China said yesterday that the Dalai Lama must show sincerity if talks over Tibet were to continue, in an apparent reference to the Tibetan spiritual leader’s alleged independence ambitions.
“I want to stress that this current contact is only a beginning,” foreign ministry spokesman Qin Gang (秦剛) said in the government’s first direct comments on talks between Chinese officials and two of the Dalai Lama’s envoys.
“The central government’s contact with the Dalai is sincere. So long as the Dalai’s side exerts sincerity, especially in its actions, then the contact will continue,” Qin said.
The talks, held in Shenzhen on Sunday, were the first meeting between the two sides in more than a year.
The Chinese government offered to hold the talks following sustained pressure from international leaders to reopen negotiations amid seven weeks of deadly unrest in Tibet and other parts of China with Tibetan populations.
One of the Dalai Lama’s envoys gave a positive assessment of the talks yesterday, as he stopped in Hong Kong on his way back to the Tibetan government-in-exile’s base in India.

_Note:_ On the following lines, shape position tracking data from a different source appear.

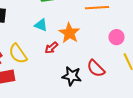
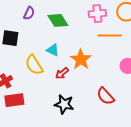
yellow semicircle: (18, 54) -> (34, 65), moved
black star: (72, 76) -> (64, 104), moved

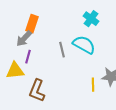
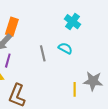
cyan semicircle: (84, 45) -> (65, 48), size x0.6

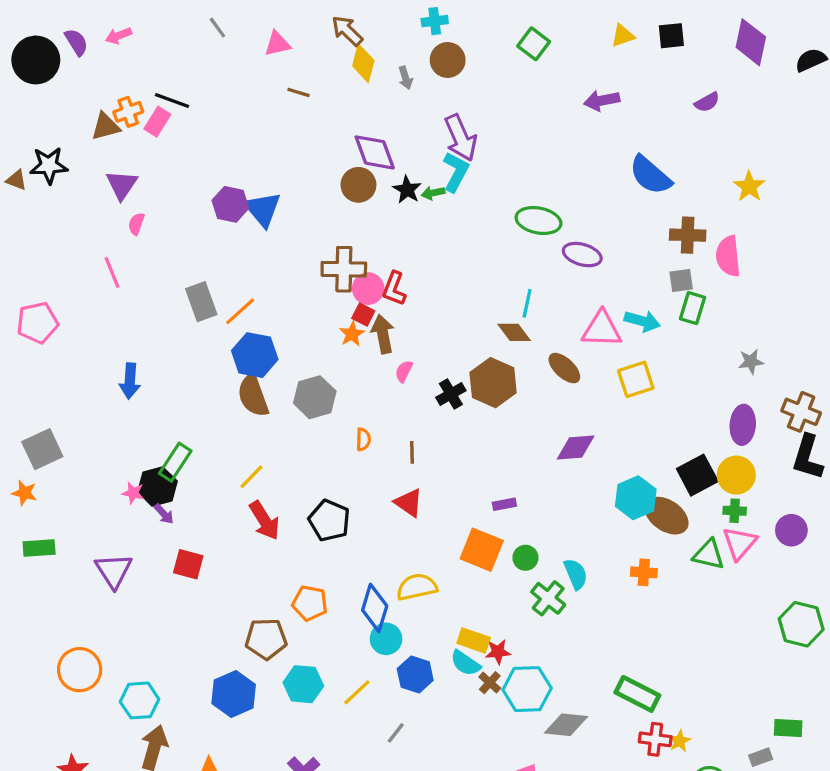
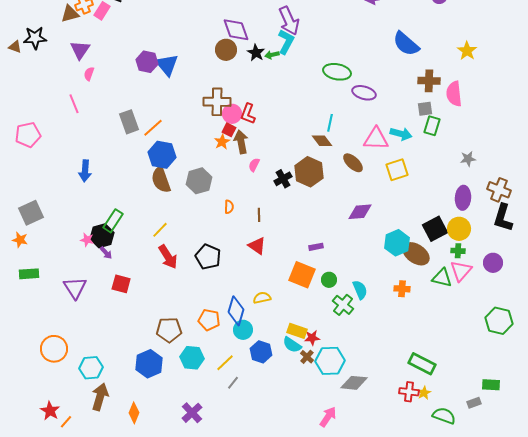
yellow semicircle: (417, 587) -> (262, 298), size x0.7
orange pentagon: (310, 603) -> (209, 320), moved
green rectangle: (637, 694) -> (422, 364), moved
gray line: (396, 733) -> (233, 383), moved

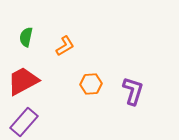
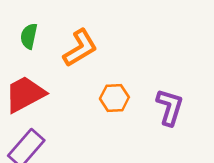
orange L-shape: (65, 46) -> (80, 48), size x1.4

“All very candid. We had very candid discussions,” Lodi Gyari said. “It was a good first step.”
In related news, a renowned Chinese columnist has lost his job at a magazine over commentaries on unrest in Tibet which did not conform with the official line, a watchdog group and a source with knowledge of the dismissal said yesterday.
Zhang Ping, who writes under the pen name Chang Ping, was sacked as deputy chief editor of the Southern Metropolis Weekly magazine, the Paris-based Reporters Without Borders said.

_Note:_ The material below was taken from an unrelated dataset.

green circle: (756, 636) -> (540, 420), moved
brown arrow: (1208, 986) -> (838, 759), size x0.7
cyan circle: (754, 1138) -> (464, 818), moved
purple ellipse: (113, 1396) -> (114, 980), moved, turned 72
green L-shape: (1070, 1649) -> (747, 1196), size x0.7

The group said in an e-mail Zhang’s departure was “because of his editorials about Tibet,” including the controversial piece “How to find the truth about Lhasa?”
“We deplore this unfair removal of a well-known member of the liberal press,” the statement said.
Zhang declined to comment when reached by telephone.
The source, requesting anonymity, confirmed the sacking but declined to provide further details.